_Data provided_
================
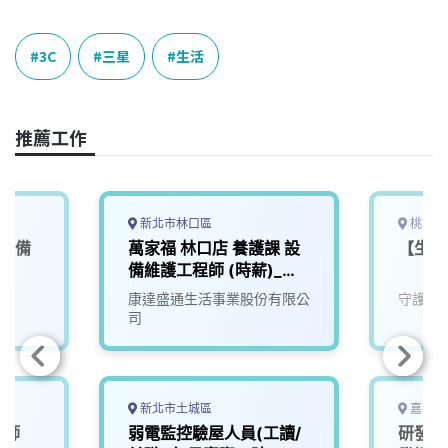
a
i
h
i
o
c
n
r
n
p
e
e
e
k
y
3C
三星
生活
b
a
e
L
o
d
d
i
o
s
I
n
推薦工作
k
n
k
新北市林口區
桃園市
營設備
萬家福 林口店 養護課 設
【生產
備維護工程師 (時薪)_新
北
康達盛通生活事業股份有限公
守護家
司
新北市土城區
嘉義縣
程師
弱電監控驗屋人員(工讀/
研發人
================
_Task_
Without including any pictures, output each entry above exactly as it appears.

_Expected output_
a
i
h
i
o
c
n
r
n
p
e
e
e
k
y
3C
三星
生活
b
a
e
L
o
d
d
i
o
s
I
n
推薦工作
k
n
k
新北市林口區
桃園市
營設備
萬家福 林口店 養護課 設
【生產
備維護工程師 (時薪)_新
北
康達盛通生活事業股份有限公
守護家
司
新北市土城區
嘉義縣
程師
弱電監控驗屋人員(工讀/
研發人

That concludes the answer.